I've been stuck on this problem forever, if someone could please show me step by step what the answer is and why that would be great!

Mark has a bike with a 22 inch back wheel. The wheel sprocket is 3 inches in diameter and the petal sprocket is 4 inches in diameter. how fast in miles per hour is he going if he petals at a rate of 100 revolutions per minute?

Thanks a lot!

2. note the relationship between linear speed, $v$ , of a point on the edge of a circle, and its angular speed, $\omega$ ...

$v = r\omega$

the pedal sprocket and wheel sprocket move with the same linear speed as the chain that connects them ...

$\omega_p = 100 \, rpm$

$r_w \omega_w = r_p \omega_p$

$\omega_w = \frac{r_p \omega_p}{r_w}$

$\omega_w = \frac{400}{3} \, rpm$

this angular speed of the wheel sprocket in rpm needs to be converted to radians per hour ...
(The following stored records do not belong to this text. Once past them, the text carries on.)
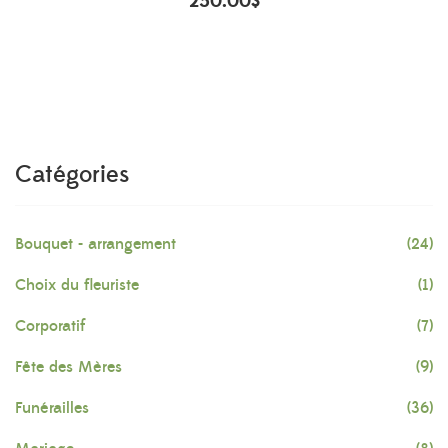
250.00
$
Catégories
Bouquet - arrangement
(24)
Choix du fleuriste
(1)
Corporatif
(7)
Fête des Mères
(9)
Funérailles
(36)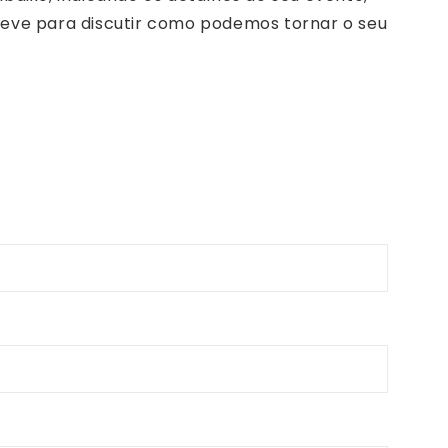
reve para discutir como podemos tornar o seu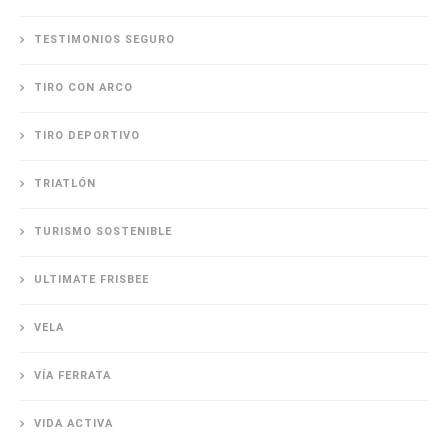
TESTIMONIOS SEGURO
TIRO CON ARCO
TIRO DEPORTIVO
TRIATLÓN
TURISMO SOSTENIBLE
ULTIMATE FRISBEE
VELA
VÍA FERRATA
VIDA ACTIVA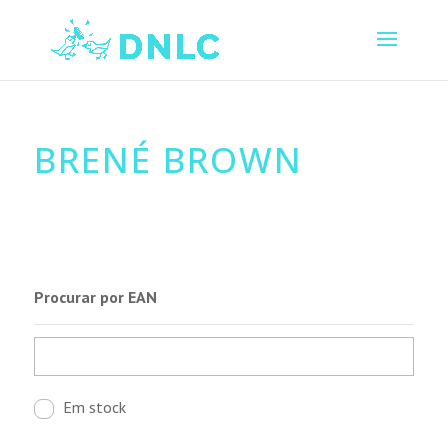
BRENÉ BROWN
Procurar por EAN
Em stock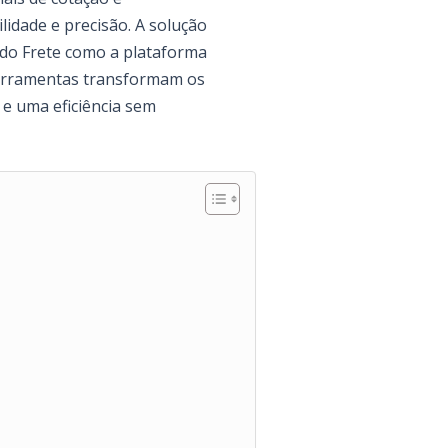
idade e precisão. A solução
l do Frete como a plataforma
 ferramentas transformam os
 e uma eficiência sem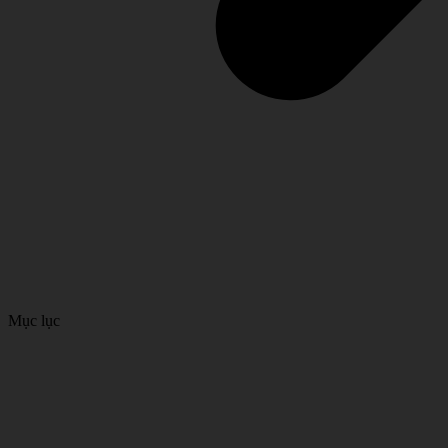
Mục lục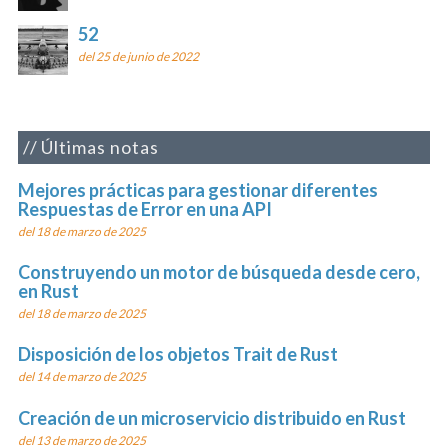
52
del 25 de junio de 2022
Últimas notas
Mejores prácticas para gestionar diferentes
Respuestas de Error en una API
del 18 de marzo de 2025
Construyendo un motor de búsqueda desde cero,
en Rust
del 18 de marzo de 2025
Disposición de los objetos Trait de Rust
del 14 de marzo de 2025
Creación de un microservicio distribuido en Rust
del 13 de marzo de 2025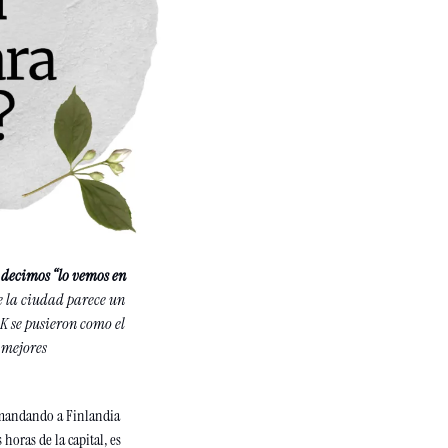
 decimos “lo vemos en 
 la ciudad parece un 
K se pusieron como el 
mejores 
 mandando a Finlandia 
 horas de la capital, es 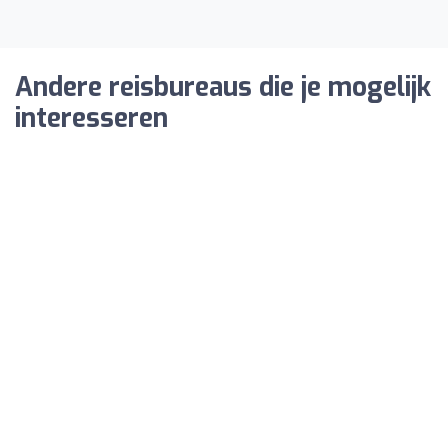
Andere reisbureaus die je mogelijk
interesseren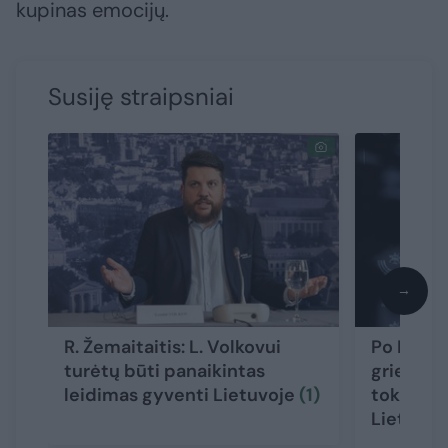
kupinas emocijų.
Susiję straipsniai
→
R. Žemaitaitis: L. Volkovui
Po L. Vo
turėtų būti panaikintas
griežta I
leidimas gyventi Lietuvoje
(1)
toks žmog
Lietuvoj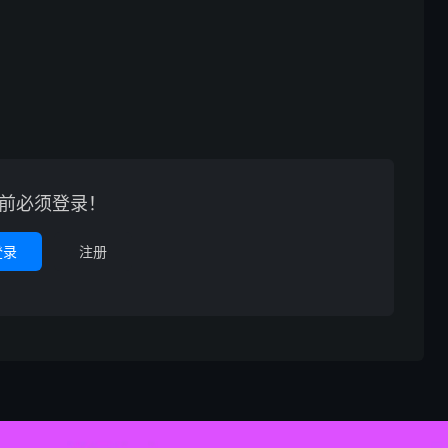
前必须登录！
登录
注册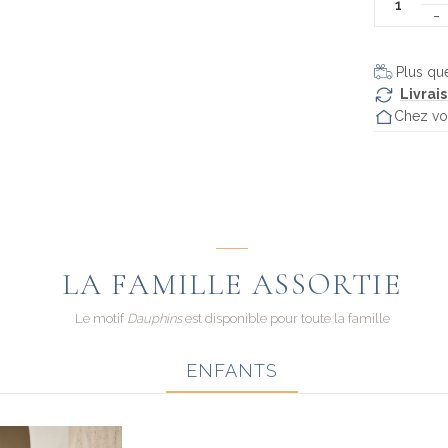
sur
de
Pyjama
court
garçon
Plus q
-
Livrai
Dauphins
Chez vo
LA FAMILLE ASSORTIE
Le motif
Dauphins
est disponible pour toute la famille
ENFANTS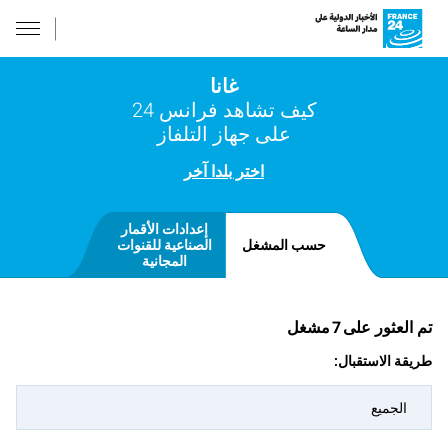
غانا
كيف تشاهد فرانس 24
على جهاز التلفاز
اختر بلدا آخر
إعدادات الأقمار
حسب المشغل
الصناعية للقنوات
المجانية
تم العثور على
7
مشغل
طريقة الاستقبال:
الجميع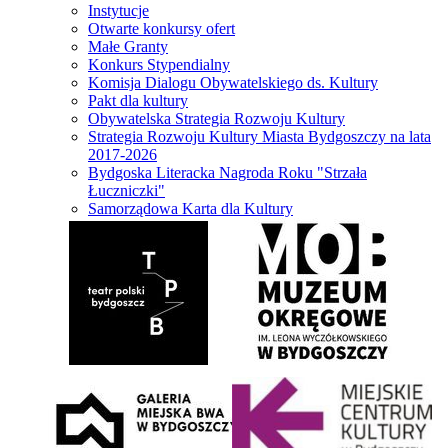
Instytucje
Otwarte konkursy ofert
Małe Granty
Konkurs Stypendialny
Komisja Dialogu Obywatelskiego ds. Kultury
Pakt dla kultury
Obywatelska Strategia Rozwoju Kultury
Strategia Rozwoju Kultury Miasta Bydgoszczy na lata
2017-2026
Bydgoska Literacka Nagroda Roku "Strzała
Łuczniczki"
Samorządowa Karta dla Kultury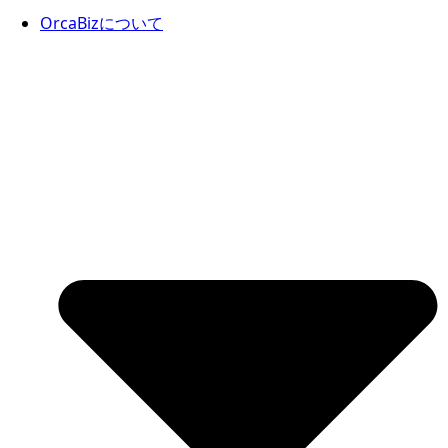
OrcaBizについて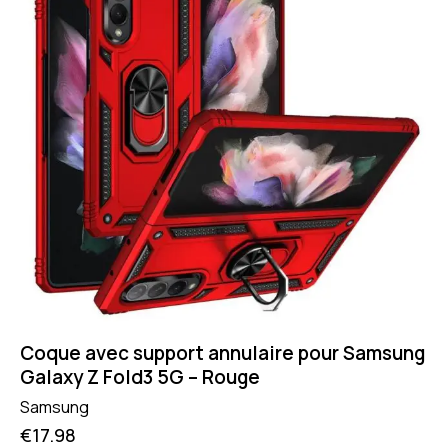
Coque avec support annulaire pour Samsung
Galaxy Z Fold3 5G – Rouge
Samsung
€
17.98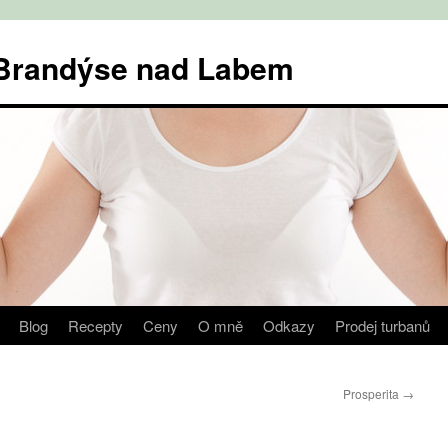
v Brandýse nad Labem
Blog
Recepty
Ceny
O mně
Odkazy
Prodej turbanů
Prosperita
→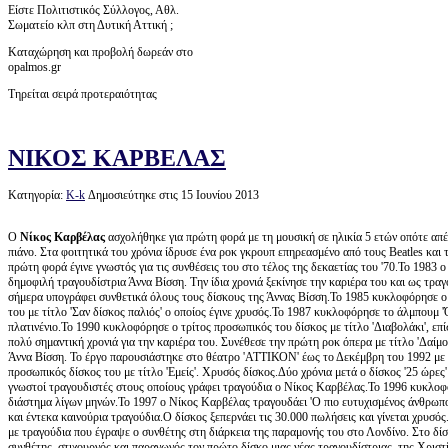
Είστε Πολιτιστικός Σύλλογος, Αθλ.
Σωματείο κλπ στη Δυτική Αττική ;
Καταχώρηση και προβολή δωρεάν στο
opalmos.gr
Τηρείται σειρά προτεραιότητας
ΝΙΚΟΣ ΚΑΡΒΕΛΑΣ
Κατηγορία:
Κ-k
Δημοσιεύτηκε στις 15 Ιουνίου 2013
Ο
Νίκος Καρβέλας
ασχολήθηκε για πρώτη φορά με τη μουσική σε ηλικία 5 ετών οπότε απέ
πιάνο. Στα φοιτητικά του χρόνια ίδρυσε ένα ροκ γκρουπ επηρεασμένο από τους Beatles και 
πρώτη φορά έγινε γνωστός για τις συνθέσεις του στο τέλος της δεκαετίας του '70.Το 1983 
δημοφιλή τραγουδίστρια Άννα Βίσση. Την ίδια χρονιά ξεκίνησε την καριέρα του και ως τραγ
σήμερα υπογράφει συνθετικά όλους τους δίσκους της Άννας Βίσση.Το 1985 κυκλοφόρησε 
του με τίτλο 'Σαν δίσκος παλιός' ο οποίος έγινε χρυσός.Το 1987 κυκλοφόρησε το άλμπουμ 'Ό
πλατινένιο.Το 1990 κυκλοφόρησε ο τρίτος προσωπικός του δίσκος με τίτλο 'Διαβολάκι', επ
πολύ σημαντική χρονιά για την καριέρα του. Συνέθεσε την πρώτη ροκ όπερα με τίτλο 'Δαίμο
Άννα Βίσση. Το έργο παρουσιάστηκε στο θέατρο 'ΑΤΤΙΚΟΝ' έως το Δεκέμβρη του 1992 με 
προσωπικός δίσκος του με τίτλο 'Εμείς'. Χρυσός δίσκος.Δύο χρόνια μετά ο δίσκος '25 ώρες'
γνωστοί τραγουδιστές στους οποίους γράφει τραγούδια ο Νίκος Καρβέλας.Το 1996 κυκλοφορε
διάστημα λίγων μηνών.Το 1997 ο Νίκος Καρβέλας τραγουδάει 'Ο πιο ευτυχισμένος άνθρωπος
και έντεκα καινούρια τραγούδια.Ο δίσκος ξεπερνάει τις 30.000 πωλήσεις και γίνεται χρυσό
με τραγούδια που έγραψε ο συνθέτης στη διάρκεια της παραμονής του στο Λονδίνο. Στο δί
συνθέτης, στιχουργός και παραγωγός τον πρώτο δίσκο μιας νέας τραγουδίστριας, της Χρισ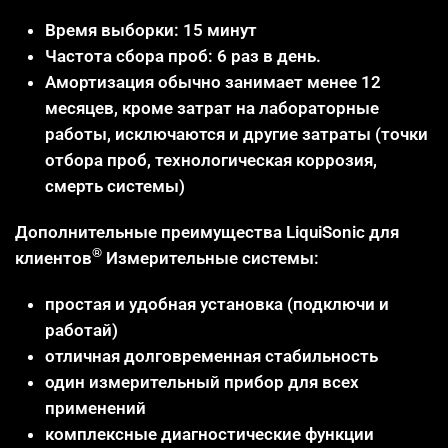
Время выборки: 15 минут
Частота сбора проб: 6 раз в день.
Амортизация обычно занимает менее 12
месяцев, кроме затрат на лабораторные
работы, исключаются и другие затраты (точки
отбора проб, технологическая коррозия,
смерть системы)
Дополнительные преимущества LiquiSonic для
®
клиентов
Измерительные системы:
простая и удобная установка (подключи и
работай)
отличная долговременная стабильность
один измерительный прибор для всех
применений
комплексные диагностические функции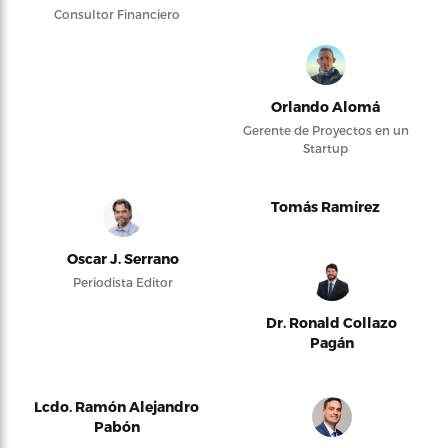
Consultor Financiero
Orlando Alomá
Gerente de Proyectos en un
Startup
Tomás Ramírez
Oscar J. Serrano
Periodista Editor
Dr. Ronald Collazo
Pagán
Lcdo. Ramón Alejandro
Pabón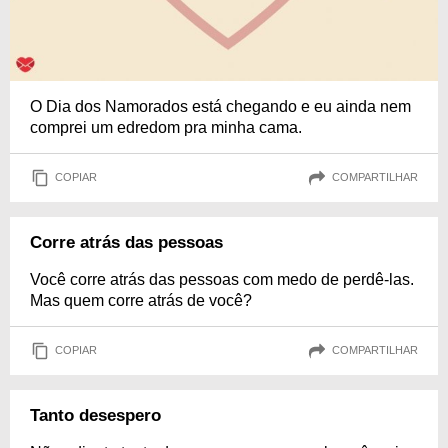
O Dia dos Namorados está chegando e eu ainda nem
comprei um edredom pra minha cama.
COPIAR
COMPARTILHAR
Corre atrás das pessoas
Você corre atrás das pessoas com medo de perdê-las.
Mas quem corre atrás de você?
COPIAR
COMPARTILHAR
Tanto desespero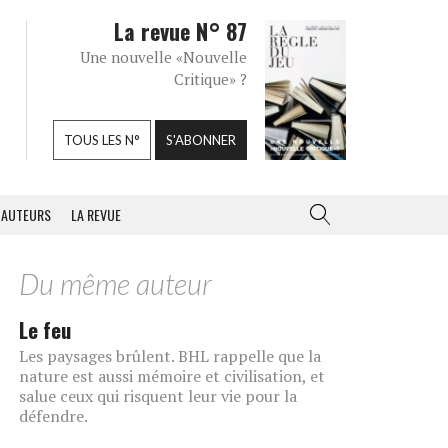
La revue N° 87
Une nouvelle «Nouvelle
Critique» ?
TOUS LES N°
S'ABONNER
AUTEURS
LA REVUE
Du même auteur
Le feu
Les paysages brûlent. BHL rappelle que la
nature est aussi mémoire et civilisation, et
salue ceux qui risquent leur vie pour la
défendre.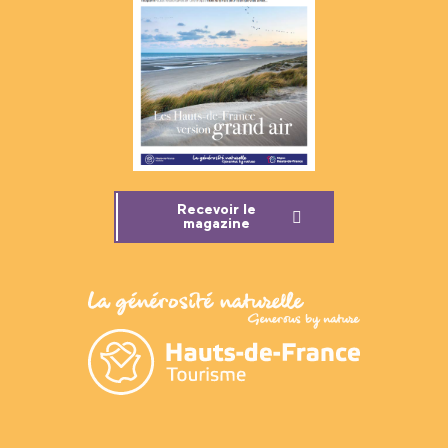
Recevoir le
magazine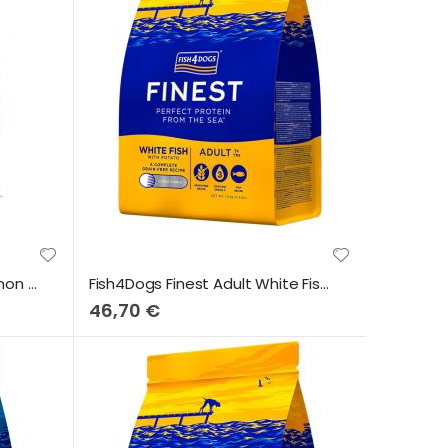
Fish4Dogs Finest Puppy Salmon & Sweet Potato (Small Bites) 1,5Kg
Fish4Dogs Finest Adult White Fish & Potato (Large Bites) 6Kg
46,70 €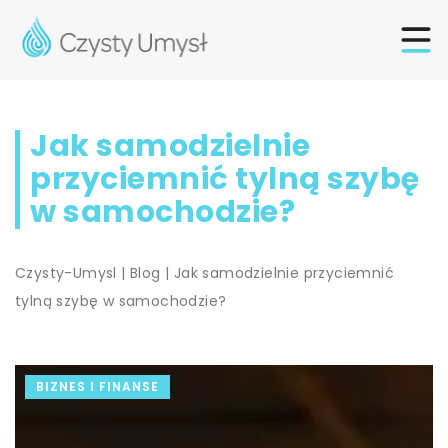
Jak samodzielnie
przyciemnić tylną szybę
w samochodzie?
Czysty-Umysl
|
Blog
|
Jak samodzielnie przyciemnić
tylną szybę w samochodzie?
BIZNES I FINANSE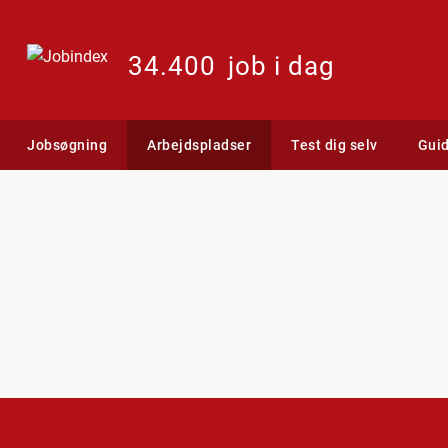
34.400
job i dag
Jobsøgning
Arbejdspladser
Test dig selv
Gui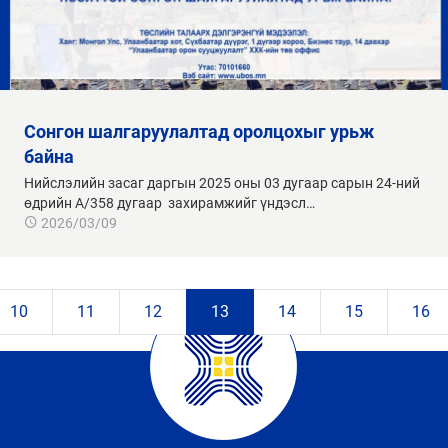
сонгон шалгаруулалтад оролцохыг урьж
байна
Нийслэлийн засаг даргын 2025 оны 03 дугаар сарын 24-ний
өдрийн А/358 дугаар захирамжийг үндэсл…
2026/03/09
10
11
12
13
14
15
16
$\left(\frac{400}{3} \, rpm\right) \cdot \left(\frac{2\pi \, rad}{rev}\right) \cdot \left(\frac{60 \, min}{hr}\right) = 16000\pi \, rad/hr$

the tire and the wheel sprocket spin at the same angular speed, therefore the linear speed of the back tire is ...

$v = (11 \, in) \cdot (16000\pi \, rad/hr) = 176000 \, in/hr$

I'll leave it to you to convert this linear speed into mph.